Amharic Corpus Indexer

Produces an index file for the stemmed words in a corpus and relates them with the files they are found in. It also stores their frequencies per file.

Term Weighter

Calculates the weight of words from the index file using product of their length normalized Term frequency and Inverse document frequency (tf*idf).

Installation

Felig Toolkit is available as a package on NPM for use in a Node application:

# NPM
npm install felig-toolkit
# YARN
yarn add felig-toolkit
# PNPM
pnpm install felig-toolkit

Example

note: this package uses es-modules

import felig_toolkit from 'felig-toolkit'

What's Included

  • felig_transliterate(word,lang): takes a single word and its' language (am/en) and returns felig-transliterated string

  • sera_transliterate(word,lang): takes a single word and its' language (am/en) and returns SERA-transliterated string.
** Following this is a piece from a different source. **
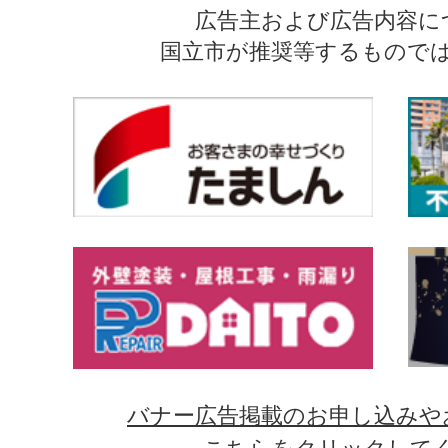
広告主および広告内容に
国立市が推奨等するもので
バナー広告掲載のお申し込みや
  • rmvStopwrd(corpus): takes an Amharic corpus text (sentence/paragraph/multiple-paragraphs) and removes stop wprds

  • lexAnalyze(corpus): takes an Amharic corpus text returns a string of tokens

  • stem(word): takes an Amharic word string and returns the stem as a string (async)

  • indexer(filesArray, outputIndexFilePath, type): takes an array of files and produces an index (.json) file. (type= "doc" | "query")

  • weigh_terms(indexFilePath, outputWeightedTermsPath, typeOfIndex): takes an index file and produces a file (.json) with weighted terms. (typeOfIndex= "doc" | "query")

How to use in Web apps

Felig toolkit does not work in the browser (requires node.js enviroment).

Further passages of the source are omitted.